A customer did a migration from Exchange 2007 to Exchange 2013 quite a while ago. When they try to open some random mailboxes in ECP, they got 500 Unexpected Error :(. Many mailboxes works fine. And also managing the mailboxes with Exchange Shell works fine. The customer have 2 DAG servers and 2 CAS servers. With latest CU7
Newly created mailbox does never get this error. So what’s wrong here?
When I looked in Application log on the mailboxserver hosting a mailbox I tried to managed, the following error appeared:
Multiple object with SID S-1-5-32-548 were found. I know that this SID maps to BuiltinAdministrators so I executed this PS command against a non-working and working mailbox an looked at differences.
Get-ADPermission –Identity ‘name.of.,mailbox’ | fl.
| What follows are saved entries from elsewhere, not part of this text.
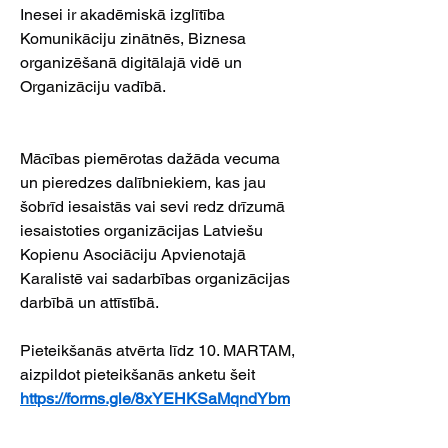
Inesei ir akadēmiskā izglītība 
Komunikāciju zinātnēs, Biznesa 
organizēšanā digitālajā vidē un 
Organizāciju vadībā.
Mācības piemērotas dažāda vecuma 
un pieredzes dalībniekiem, kas jau 
šobrīd iesaistās vai sevi redz drīzumā 
iesaistoties organizācijas Latviešu 
Kopienu Asociāciju Apvienotajā 
Karalistē vai sadarbības organizācijas 
darbībā un attīstībā.
Pieteikšanās atvērta līdz 10. MARTAM, 
aizpildot pieteikšanās anketu šeit 
https://forms.gle/8xYEHKSaMqndYbm
E8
It turned out that all the effected mailbox had an explicit {ExtendedRight} (send-as) permission set to BUILTINAdministrator. This permission is also inherence from top of domain. I guess this was a permission set for a long time ago.
I then listed all mailboxes had this permission set, and removed it with this one-liner (NB! You could try with one user first:) )
Get-Mailbox –ResultSize Unlimited | Get-ADPermission –Identity ‘name.of.,mailbox’ | where { $_.IsInherited -eq $false } -and ($_.User -like "BUILTINAdministrators") } | Remove-ADPermission –Confirm:$false
And voila, admins now can use ECP to modify the mailboxes again.